Friday, March 05, 2010

Engine Break In

Engine Break-In is the process where the rubbing action between two hard surfaces forms a flat surface of sufficient area to support the load. The flat surface is called the "bearing area".

Machined surfaces are not perfectly flat but contain microscopic high and low spots. When two surfaces are pressed together, such as a camshaft follower against the camshaft lobe, initial contact occurs only at the high spots. These high spots are crushed, deformed, and worn away until the load is spread across sufficient surface area to support the load (reduction of Rpk or the portion of the peaks that are worn away).

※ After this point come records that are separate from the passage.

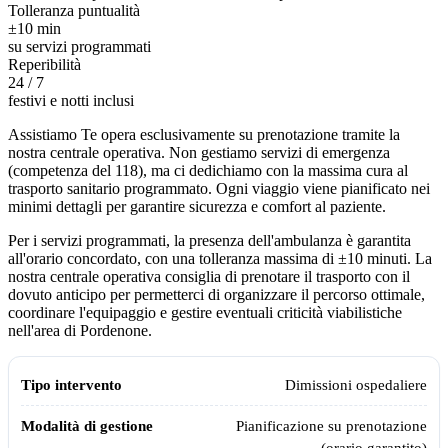
Tolleranza puntualità
±10 min
su servizi programmati
Reperibilità
24 / 7
festivi e notti inclusi
Assistiamo Te opera esclusivamente su prenotazione tramite la
nostra centrale operativa. Non gestiamo servizi di emergenza
(competenza del 118), ma ci dedichiamo con la massima cura al
trasporto sanitario programmato. Ogni viaggio viene pianificato nei
minimi dettagli per garantire sicurezza e comfort al paziente.
Per i servizi programmati, la presenza dell'ambulanza è garantita
all'orario concordato, con una tolleranza massima di ±10 minuti. La
nostra centrale operativa consiglia di prenotare il trasporto con il
dovuto anticipo per permetterci di organizzare il percorso ottimale,
coordinare l'equipaggio e gestire eventuali criticità viabilistiche
nell'area di
Pordenone
.
Modalità di gestione e pianificazione dell'ambulanza privata Assistia
Tipo intervento
Modalità di gestione
Dimissioni ospedaliere
Pianificazione su prenotazione
(orario garantito)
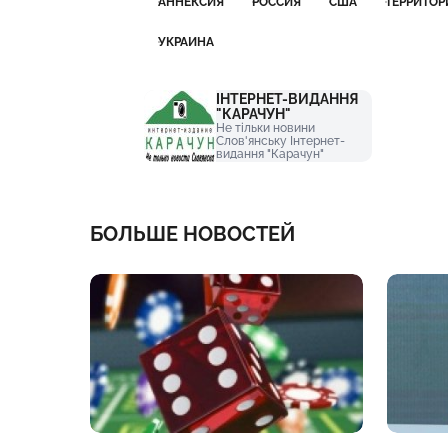
АННЕКСИЯ
РОССИЯ
США
ТЕРРИТОР
УКРАИНА
ІНТЕРНЕТ-ВИДАННЯ
"КАРАЧУН"
Не тільки новини
Слов'янську Інтернет-
видання "Карачун"
БОЛЬШЕ НОВОСТЕЙ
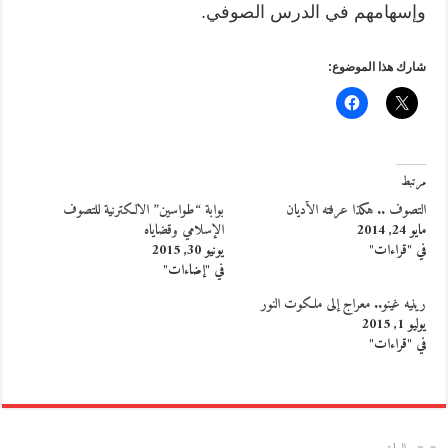
وإسهامهم في الدرس الصوفي.
شارك هذا الموضوع:
مرتبط
التصوف .. هكذا عرفته الأديان
بوابة “طواسين” الالكترنية للتصوف
مايو 24, 2014
الإسلامي وقضاياه
في "قراءات"
يونيو 30, 2015
في "إضاءات"
رينيه غينو.. معراج إلى ملكوت النور
يوليو 1, 2015
في "قراءات"
السابق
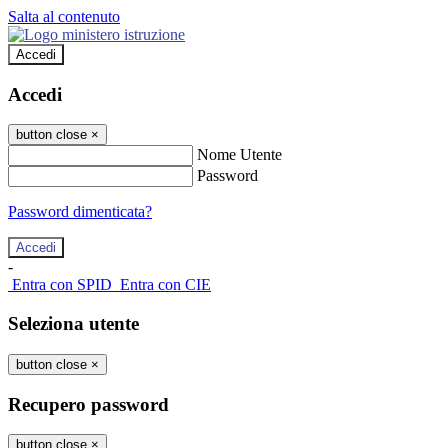
Salta al contenuto
Accedi
Accedi
button close
×
Nome Utente
Password
Password dimenticata?
-
Entra con SPID
Entra con CIE
Seleziona utente
button close
×
Recupero password
button close
×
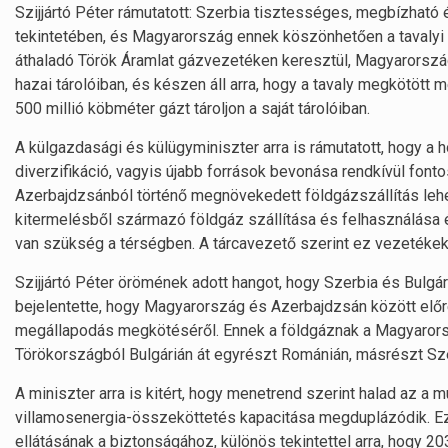
Szijjártó Péter rámutatott: Szerbia tisztességes, megbízható 
tekintetében, és Magyarország ennek köszönhetően a tavalyi é
áthaladó Török Áramlat gázvezetéken keresztül, Magyarország 
hazai tárolóiban, és készen áll arra, hogy a tavaly megkötött 
500 millió köbméter gázt tároljon a saját tárolóiban.
A külgazdasági és külügyminiszter arra is rámutatott, hogy a
diverzifikáció, vagyis újabb források bevonása rendkívül font
Azerbajdzsánból történő megnövekedett földgázszállítás le
kitermelésből származó földgáz szállítása és felhasználása 
van szükség a térségben. A tárcavezető szerint ez vezetékek 
Szijjártó Péter örömének adott hangot, hogy Szerbia és Bulgá
bejelentette, hogy Magyarország és Azerbajdzsán között előr
megállapodás megkötéséről. Ennek a földgáznak a Magyarország
Törökországból Bulgárián át egyrészt Románián, másrészt Sz
A miniszter arra is kitért, hogy menetrend szerint halad az a
villamosenergia-összeköttetés kapacitása megduplázódik. Ez 
ellátásának a biztonságához, különös tekintettel arra, hogy 20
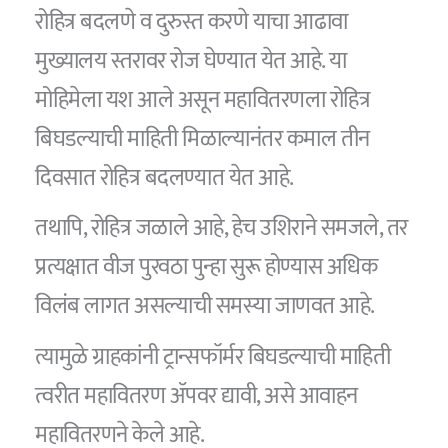
रोहित्र बदलणे व दुरुस्त करणे याचा आढावा
मुख्यालय स्तरावर रोज घेण्यात येत आहे. या
मोहिमेला यश आले असून महावितरणला रोहित्र
बिघडल्याची माहिती मिळाल्यानंतर कमाल तीन
दिवसात रोहित्र बदलण्यात येत आहे.
तथापि, रोहित्र जळाले आहे, हेच उशिराने समजले, तर
प्रत्यक्षात वीज पुरवठा पुन्हा सुरू होण्यास अधिक
विलंब लागत असल्याची समस्या जाणवत आहे.
त्यामुळे ग्राहकांनी ट्रान्सफॉर्मर बिघडल्याची माहिती
त्वरीत महावितरण ॲपवर द्यावी, असे आवाहन
महावितरणने केले आहे.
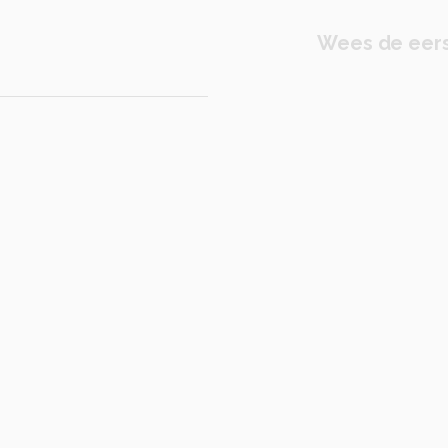
Wees de eers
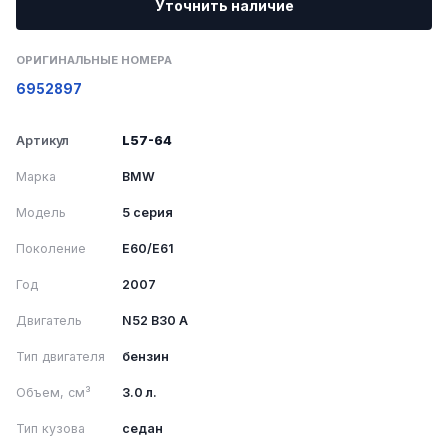
Уточнить наличие
ОРИГИНАЛЬНЫЕ НОМЕРА
6952897
Артикул
L57-64
Марка
BMW
Модель
5 серия
Поколение
E60/E61
Год
2007
Двигатель
N52 B30 A
Тип двигателя
бензин
Объем, см³
3.0 л.
Тип кузова
седан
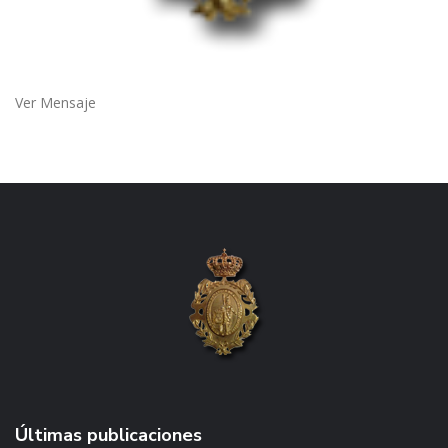
Ver Mensaje
Últimas publicaciones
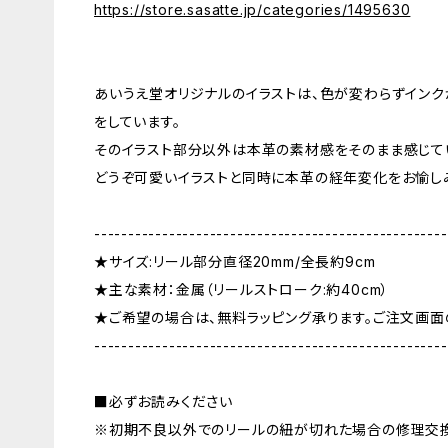
https://store.sasatte.jp/categories/1495630
あいうえ堂オリジナルのイラストは、色が変わらずインク
をしています。
そのイラスト部分以外は本革の素材感をそのまま感じて
どうぞ可愛いイラストと同時に本革の経年変化をお愉し
----------------------------------------------------
★サイズ:リール部分直径20mm/全長約9cm
★主な素材：金属（リールストローク:約40cm）
★ご希望の場合は、無料ラッピング承ります。ご注文画面
----------------------------------------------------
■必ずお読みください
※初期不良以外でのリールの紐が切れた場合の修理交換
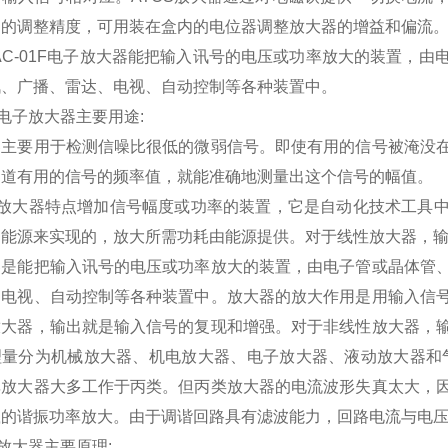
阀的调整精度，可用装在盒内的电位器调整放大器的增益和偏流
I-AC-01F电子放大器能把输入讯号的电压或功率放大的装置
讯、广播、雷达、电视、自动控制等各种装置中。
S电子放大器主要用途:
器主要用于检测信噪比很低的微弱信号。即使有用的信号被淹没
知道有用的信号的频率值，就能准确地测量出这个信号的幅值。
OS放大器特点增加信号幅度或功率的装置，它是自动化技术工具
制能源来实现的，放大所需功耗由能源提供。对于线性放大器，
器是能把输入讯号的电压或功率放大的装置，由电子管或晶体管
、电视、自动控制等各种装置中。放大器的放大作用是用输入信
放大器，输出就是输入信号的复现和增强。对于非线性放大器，
理量分为机械放大器、机电放大器、电子放大器、液动放大器和气
率放大器大多工作于丙类。但丙类放大器的电流波形失真太大，
载的谐振功率放大。由于调谐回路具有滤波能力，回路电流与电
S放大器主要原理:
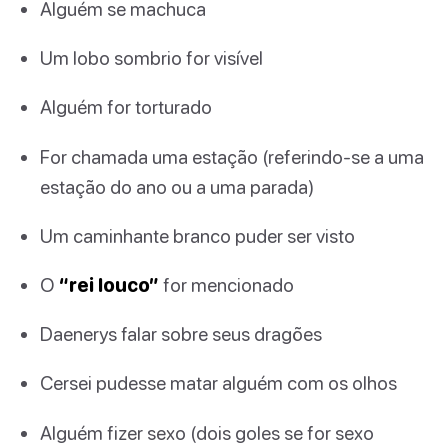
Alguém se machuca
Um lobo sombrio for visível
Alguém for torturado
For chamada uma estação (referindo-se a uma
estação do ano ou a uma parada)
Um caminhante branco puder ser visto
O
“rei louco”
for mencionado
Daenerys falar sobre seus dragões
Cersei pudesse matar alguém com os olhos
Alguém fizer sexo (dois goles se for sexo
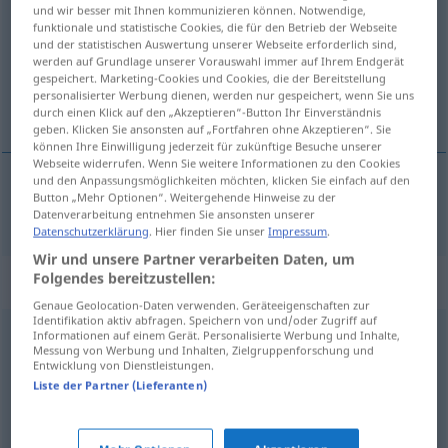
und wir besser mit Ihnen kommunizieren können. Notwendige,
funktionale und statistische Cookies, die für den Betrieb der Webseite
Übersicht aller Übersetzungen
und der statistischen Auswertung unserer Webseite erforderlich sind,
(Für mehr Details die Übersetzung anklicken/antippen)
werden auf Grundlage unserer Vorauswahl immer auf Ihrem Endgerät
gespeichert. Marketing-Cookies und Cookies, die der Bereitstellung
personalisierter Werbung dienen, werden nur gespeichert, wenn Sie uns
mettre en route
durch einen Klick auf den „Akzeptieren“-Button Ihr Einverständnis
geben. Klicken Sie ansonsten auf „Fortfahren ohne Akzeptieren“. Sie
können Ihre Einwilligung jederzeit für zukünftige Besuche unserer
Webseite widerrufen. Wenn Sie weitere Informationen zu den Cookies
und den Anpassungsmöglichkeiten möchten, klicken Sie einfach auf den
Button „Mehr Optionen“. Weitergehende Hinweise zu der
mettre
en
route
anleiern
Datenverarbeitung entnehmen Sie ansonsten unserer
Datenschutzerklärung
. Hier finden Sie unser
Impressum
.
Wir und unsere Partner verarbeiten Daten, um
Folgendes bereitzustellen:
Synonyme für "anleiern"
Genaue Geolocation-Daten verwenden. Geräteeigenschaften zur
Identifikation aktiv abfragen. Speichern von und/oder Zugriff auf
Informationen auf einem Gerät. Personalisierte Werbung und Inhalte,
initiieren
,
starten
,
ankurbeln
Messung von Werbung und Inhalten, Zielgruppenforschung und
Entwicklung von Dienstleistungen.
Liste der Partner (Lieferanten)
anstiften
,
hervorrufen
,
initiieren
,
auslösen
,
(zu etwas)
führen
,
induzieren
,
bewirken
,
entfachen
,
anfangen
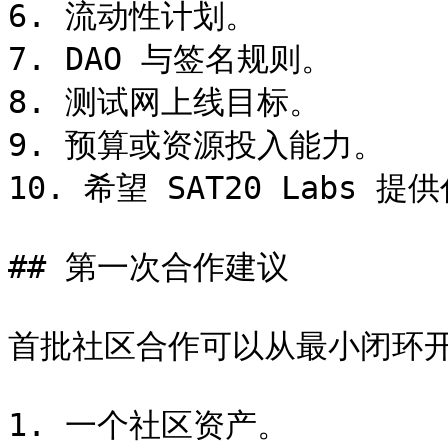
6. 流动性计划。

7. DAO 与签名规则。

8. 测试网上线目标。

9. 预算或资源投入能力。

10. 希望 SAT20 Labs 提供
## 第一次合作建议

首批社区合作可以从最小闭环开
1. 一个社区资产。
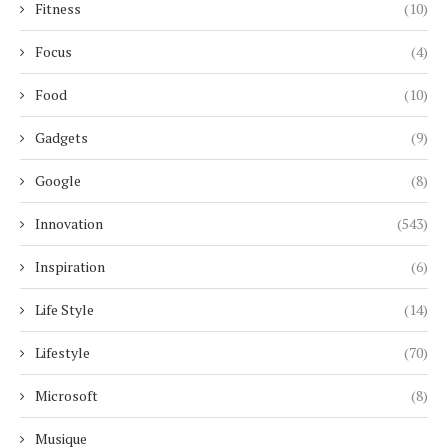
Fitness
(10)
Focus
(4)
Food
(10)
Gadgets
(9)
Google
(8)
Innovation
(543)
Inspiration
(6)
Life Style
(14)
Lifestyle
(70)
Microsoft
(8)
Musique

We usually use the term "Break In" to describe piston ring seating but there are many areas where break in occurs. For example:
  • piston skirt and cylinder wall
  • roller element bearings
  • camshaft lobe and camshaft follower
  • gear teeth
  • rocker arm face and valve tip
  • rocker arm socket and push rod ball
  • threads, as in threaded fasteners
  • sealing surfaces such as flared hose fittings.
What does break-in look like? The picture below shows a slightly worn camshaft lobe. 

Now look at a close-up of the surface below. Notice the strips at the yellow arrows. These are called "shadow flats" . Metal-to-metal contact has occurred at the light areas and no contact in the dark area. The reason they are lines is that when the cam lobe was ground the grinding wheel leaves microscopic gouges where the abrasive particles ploughed a trough into the surface. The surrounding high spots are not large enough to support the load from the follower and wear down. 

Can we avoid the break-in process by making  parts with better surface finishes? There is a process that attempts to form a compatible surface finish during manufacturing, called "superfinish" but the process is both expensive and often severely abused by marketing huskers. You might conclude that a "superfinish" would be a perfectly smooth"mirror" finish as it provides the largest bearing area. In some areas, such as bearing journals, the smoother the surface, the thinner the lubricant can be before high spots on mating surfaces come into contact.  However, it's hard to maintain a lubricant film on a perfectly smooth surface. In some areas, such as a cylinder wall, we require both a flat bearing area and surrounding low areas that provides a reservoir of oil to keep the surface lubricated. This is called a "plateau" finish. The picture below shows a honed finish on a Lycoming aircraft engine cylinder. 

This is called a "cross-hatch" finish as the hone motion criss-crosses. The cross-cross pattern keeps the piston rings from spinning as might occur if the hone created a spiral pattern.

During break-in the high spots are ripped, torn, and abraded down until the surface area is of sufficient size to support the load from the piston rings and the piston skirt. (It's the piston skirt pressing against the cylinder wall that provides the torque that turns your propeller).

In normal break-in the process stops when the peaks are flattened down to a sufficient area to support the load. The load being the maximum load produced during the engine run-in. This is why the engine should be set to maximum loading (power) during the break-in process. Not immediately, as too violent grinding away produces heat and may start ripping away at the base metal, but gradually bring up the power over an hour or two. 
The break-in stops when the flat surface, called a "plateau," is sufficiently large to support the pressure from the mating surface. The troughs or valleys left over from the honing remain and are reservoirs that keep the surface wetted with oil. 

Enough on cylinder finish. Often neglected are other surfaces such as those listed above. As surfaces get to know each other they are unique onto themselves. Camshaft lobe to lifter, push rod ball to rocker arm socket, each one has formed compatible wear surfaces. If you go mixing them up then the break-in process is repeated to some extent. This is why you always put back camshaft followers back in the same spot as you removed them. You should do this for all wear or contact surfaces: keep pushrods identified to rocker arms so they go back into the same spot, which, by the way, mechanics seldom do but should.